Put them next to a rapist etc and they'll take a much more assertive stance, while knowing precisely as little about the actuality of the situation as they would if they were asked to remove an appendix.
I'm not meaning to say "leave it to the experts" but fwiw I'd say there needs to be some recognition that actually
doing something about improving the situation around rape is very different from having an opinion, however personally and urgently that's felt, and how carefully its considered.
I guess I might get a bit of a kicking for saying this. But there's a difference, I think, between being concerned and actually being able to come up with a solution. The reality - again just for me, but born out when you look at the data, research paradigms (sorry VP) and barriers to progress in social ills and issues - is that while people say they want change, they're not prepared to make the journey because it would involve a huge effort and make the world a very different place indeed. Ignorance and bigotry are part of a larger tapestry that's daily life. People happily accept and live with all sorts of abuses by convention. Though not any as damaging as rape, predation on vulnerable people etc. More than anything else, I'm amazed at the way people use their genuine horror and indignation, or alteratively their defensive jokiness, to present what's to pass for some kind of expert opinion.

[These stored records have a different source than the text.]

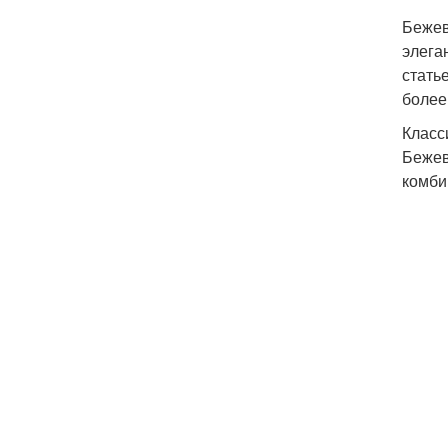
Бежев
элега
стать
более
Класс
Бежев
комби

Psychology, and especially social psychology, are very young disciplines only just starting to develop even the beginnings of a knowledge base. And issues of power and domination have, until very recently (of that) been regarded as essentially beneficial to the progress of the species. Monarchies, mercantile expansion and marketing, industrialisation, 'survival of the fittest', wars for territory and cultural ascendence, the free market... What they all share in common is the idea of victory 'for the greater good'. Until there's an end ot that kind of oppositional dialectic, imho there's still going to be a prevalence of unhalted abuse and exploitation of vulnerable people by those who are intent on exploitation.
Hell, that's properly depressing innit. I'm off to get drunk with a bunch of people. What a thread!